Note: Here n_estimators defines the number of decision trees we want in our Random Forest.

We have built our model. Now, Lets see how it predicts on the test set.

# Predicting the Test set results 
y_pred = classifier.predict(X_test)

We could build the confusion matrix to see the accuracy of our model.

# Making the Confusion Matrix 
from sklearn.metrics import confusion_matrix 
cm = confusion_matrix(y_test, y_pred)

                                                      


We have come to the most exciting and fun part. Lets visualize the predictions of our model for training and test sets.

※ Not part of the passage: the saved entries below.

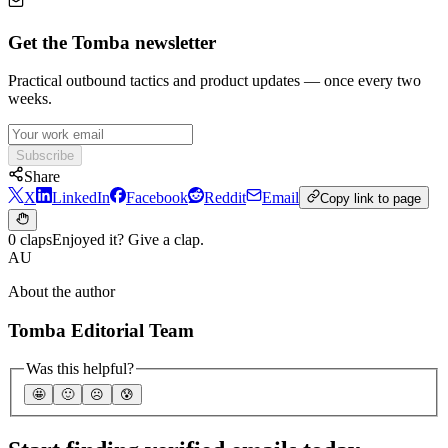
Get the Tomba newsletter
Practical outbound tactics and product updates — once every two
weeks.
Subscribe
Share
X
LinkedIn
Facebook
Reddit
Email
Copy link to page
0 claps
Enjoyed it? Give a clap.
AU
About the author
Tomba Editorial Team
Was this helpful?
🤩
🙂
☹️
😰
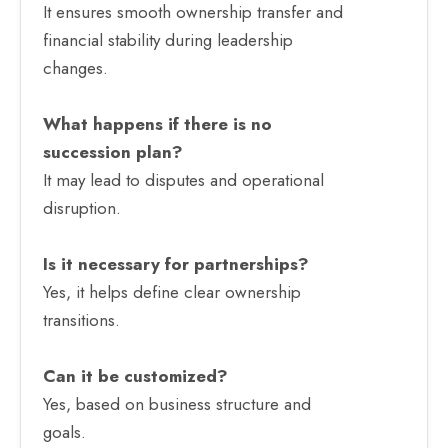
It ensures smooth ownership transfer and
financial stability during leadership
changes.
What happens if there is no
succession plan?
It may lead to disputes and operational
disruption.
Is it necessary for partnerships?
Yes, it helps define clear ownership
transitions.
Can it be customized?
Yes, based on business structure and
goals.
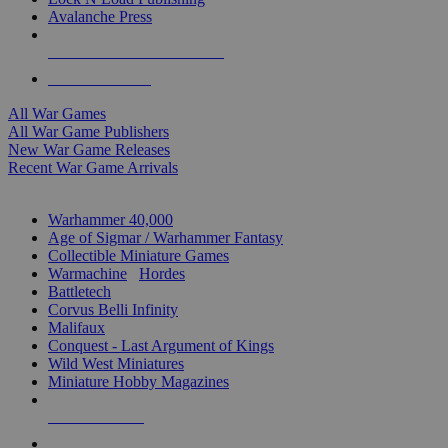
Avalanche Press
ALL WAR GAME PUBLISHERS
ALL WAR GAMES
All War Games
All War Game Publishers
New War Game Releases
Recent War Game Arrivals
MINIS & GAMES SUB-CATEGORIES
Warhammer 40,000
Age of Sigmar / Warhammer Fantasy
Collectible Miniature Games
Warmachine
/
Hordes
Battletech
Corvus Belli Infinity
Malifaux
Conquest - Last Argument of Kings
Wild West Miniatures
Miniature Hobby Magazines
NEW RELEASES
RECENT ARRIVALS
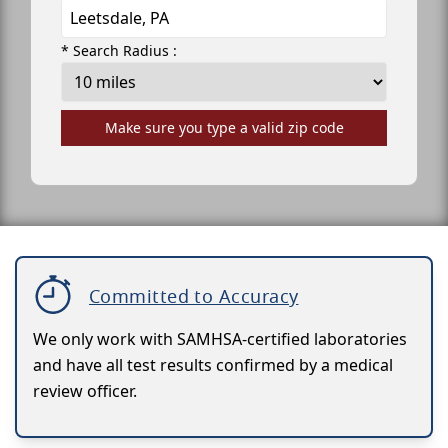
* Search Radius :
Make sure you type a valid zip code
Committed to Accuracy
We only work with SAMHSA-certified laboratories
and have all test results confirmed by a medical
review officer.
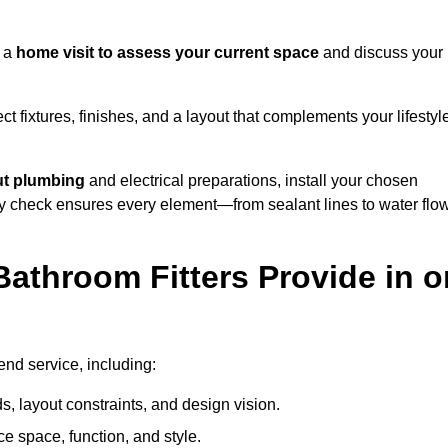
h a
home visit to assess your current space
and discuss your
ect fixtures, finishes, and a layout that complements your lifestyl
ut plumbing
and electrical preparations, install your chosen
lity check ensures every element—from sealant lines to water flo
athroom Fitters Provide in o
end service, including:
 layout constraints, and design vision.
e space, function, and style.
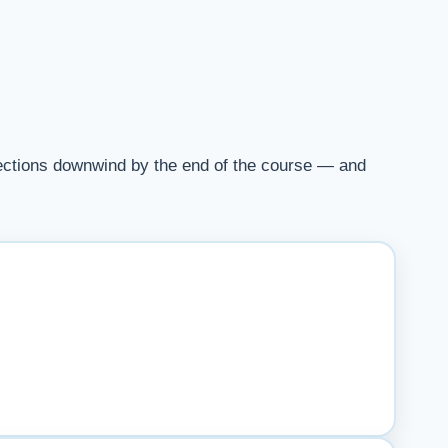
irections downwind by the end of the course — and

# Visualising the Training set results
from matplotlib.colors import ListedColormap
X_set, y_set = X_train, y_train
X1, X2 = np.meshgrid(np.arange(start = X_set[:, 0].min() - 1, stop = X_set[:, 0].max() + 1, step = 0.01),
                     np.arange(start = X_set[:, 1].min() - 1, stop = X_set[:, 1].max() + 1, step = 0.01))
plt.contourf(X1, X2, classifier.predict(np.array([X1.ravel(), X2.ravel()]).T).reshape(X1.shape),
             alpha = 0.75, cmap = ListedColormap(('red', 'green')))
plt.xlim(X1.min(), X1.max())
plt.ylim(X2.min(), X2.max())
for i, j in enumerate(np.unique(y_set)):
    plt.scatter(X_set[y_set == j, 0], X_set[y_set == j, 1],
                c = ListedColormap(('red', 'green'))(i), label = j)
plt.title('Random Forest Classification (Training set)')
plt.xlabel('Age')
plt.ylabel('Estimated Salary')
plt.legend()
plt.show()


                                                                        

# Visualising the Test set results
from matplotlib.colors import ListedColormap
X_set, y_set = X_test, y_test
X1, X2 = np.meshgrid(np.arange(start = X_set[:, 0].min() - 1, stop = X_set[:, 0].max() + 1, step = 0.01),
                     np.arange(start = X_set[:, 1].min() - 1, stop = X_set[:, 1].max() + 1, step = 0.01))
plt.contourf(X1, X2, classifier.predict(np.array([X1.ravel(), X2.ravel()]).T).reshape(X1.shape),
             alpha = 0.75, cmap = ListedColormap(('red', 'green')))
plt.xlim(X1.min(), X1.max())
plt.ylim(X2.min(), X2.max())
for i, j in enumerate(np.unique(y_set)):
    plt.scatter(X_set[y_set == j, 0], X_set[y_set == j, 1],
                c = ListedColormap(('red', 'green'))(i), label = j)
plt.title('Random Forest Classification (Test set)')
plt.xlabel('Age')
plt.ylabel('Estimated Salary')
plt.legend()
plt.show()


                                                                    

If you compare the results with a single Decision Tree classifier, you must find that Random Forest tends to provide more accurate predictions.